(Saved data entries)
__________
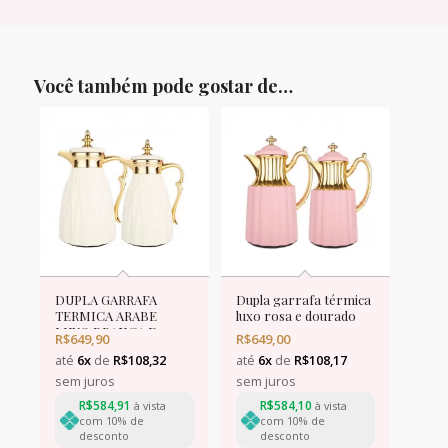
Você também pode gostar de…
DUPLA GARRAFA
Dupla garrafa térmica
TERMICA ARABE
luxo rosa e dourado
LUXO BRANCA E
R$
649,90
R$
649,00
DOURADA
até
6x
de
R$
108,32
até
6x
de
R$
108,17
sem juros
sem juros
R$
584,91
R$
584,10
à vista
à vista
com 10% de
com 10% de
desconto
desconto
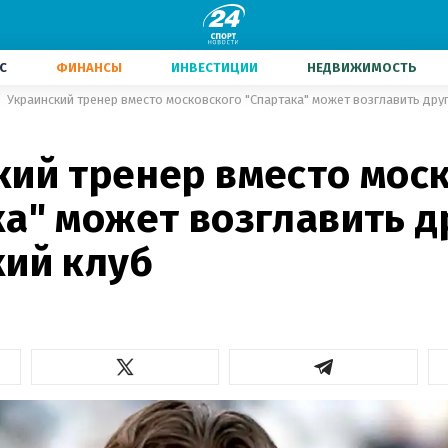
С
ФИНАНСЫ
ИНВЕСТИЦИИ
НЕДВИЖИМОСТЬ
Украинский тренер вместо московского "Спартака" может возглавить дру
кий тренер вместо мос
ка" может возглавить д
кий клуб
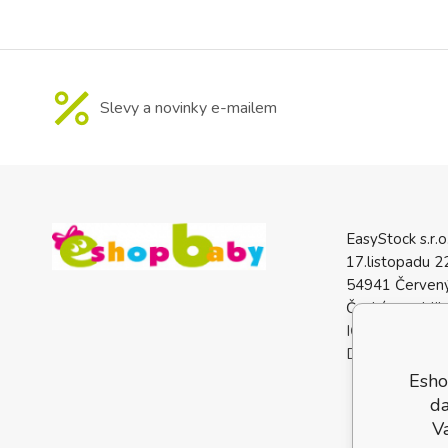
Slevy a novinky e-mailem
EasyStock s.r.o
17.listopadu 2
54941 Červený
Česká republik
IČO: 0772740
DIČ: CZ07727
Esho
da
V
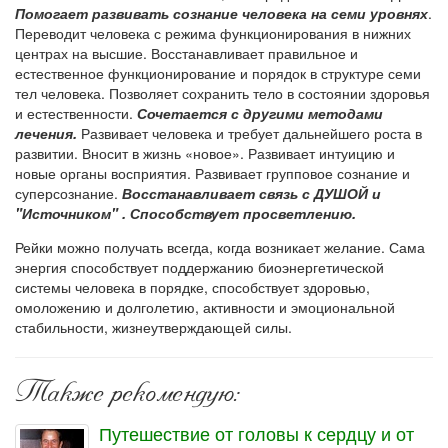
Помогает развивать сознание человека на семи уровнях
.
Переводит человека с режима функционирования в нижних
центрах на высшие. Восстанавливает правильное и
естественное функционирование и порядок в структуре семи
тел человека. Позволяет сохранить тело в состоянии здоровья
и естественности.
Сочетается с другими методами
лечения.
Развивает человека и требует дальнейшего роста в
развитии. Вносит в жизнь «новое». Развивает интуицию и
новые органы восприятия. Развивает групповое сознание и
суперсознание.
Восстанавливает связь с ДУШОЙ и
"Источником" . Способствует просветлению.
Рейки можно получать всегда, когда возникает желание. Сама
энергия способствует поддержанию биоэнергетической
системы человека в порядке, способствует здоровью,
омоложению и долголетию, активности и эмоциональной
стабильности, жизнеутверждающей силы.
Также рекомендую:
Путешествие от головы к сердцу и от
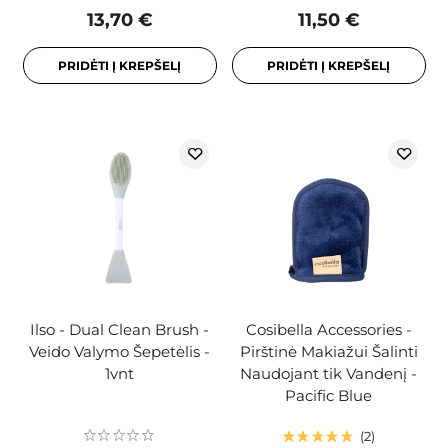
13,70 €
11,50 €
PRIDĖTI Į KREPŠELĮ
PRIDĖTI Į KREPŠELĮ
Ilso - Dual Clean Brush -
Cosibella Accessories -
Veido Valymo Šepetėlis -
Pirštinė Makiažui Šalinti
1vnt
Naudojant tik Vandenį -
Pacific Blue
2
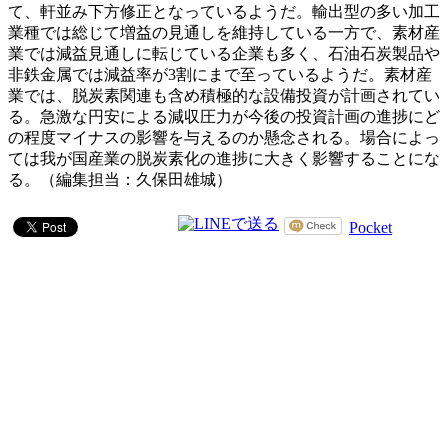
て、軒並み下方修正となっているようだ。輸出型の多い加工
業種では総じて増益の見通しを維持している一方で、素材産
業では減益見通しに転じている企業も多く、石油石炭製品や
非鉄金属では減益率が3割にまで至っているようだ。素材産
業では、脱炭素関連も含め積極的な設備投資が計画されてい
る。急激な円安による減収圧力が今後の投資計画の進捗にど
の程度マイナスの影響を与えるのか懸念される。場合によっ
ては我が国産業の脱炭素化の進捗に大きく影響することにな
る。（編集担当：久保田雄城）
Pocket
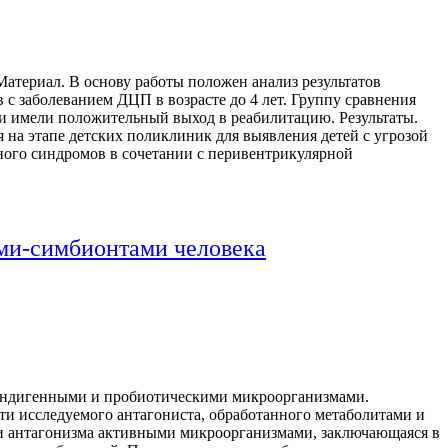
атериал. В основу работы положен анализ результатов
с заболеванием ДЦП в возрасте до 4 лет. Группу сравнения
к и имели положительный выход в реабилитацию. Результаты.
на этапе детских поликлиник для выявления детей с угрозой
ого синдромов в сочетании с перивентрикулярной
ями-симбионтами человека
 индигенными и пробиотическими микроорганизмами.
и исследуемого антагониста, обработанного метаболитами и
ии антагонизма активными микроорганизмами, заключающаяся в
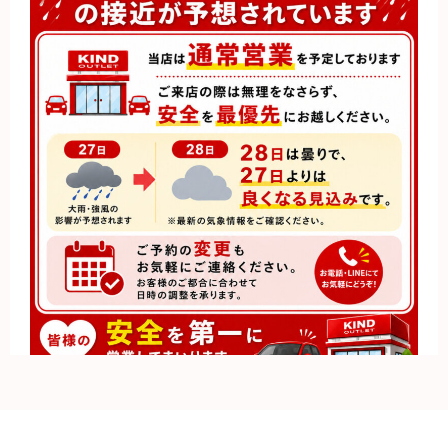
営業のお知らせ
__________
--- Task to complete ---
From the first line of the records down through the line containing "НЕДВИЖИМОСТЬ", transcribe exactly those lines and no others, both ends kept, pictures dropped.

--- Response below ---
Você também pode gostar de…
DUPLA GARRAFA
Dupla garrafa térmica
TERMICA ARABE
luxo rosa e dourado
LUXO BRANCA E
R$
649,90
R$
649,00
DOURADA
até
6x
de
R$
108,32
até
6x
de
R$
108,17
sem juros
sem juros
R$
584,91
R$
584,10
à vista
à vista
com 10% de
com 10% de
desconto
desconto
С
ФИНАНСЫ
ИНВЕСТИЦИИ
НЕДВИЖИМОСТЬ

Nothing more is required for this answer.